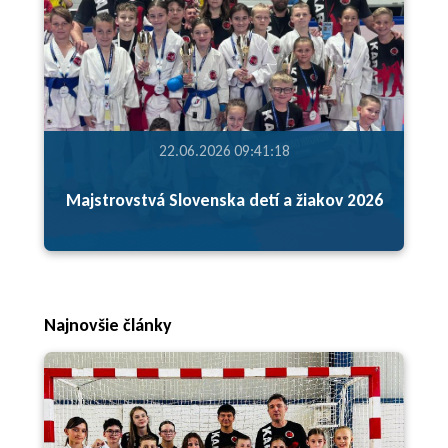
22.06.2026 09:41:18
Majstrovstvá Slovenska detí a žiakov 2026
Najnovšie články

> _Task to carry out_
The whole listing should be transcribed exactly, though its pictures must be left out.

> _Result of this exercise_
22.06.2026 09:41:18
Majstrovstvá Slovenska detí a žiakov 2026
Najnovšie články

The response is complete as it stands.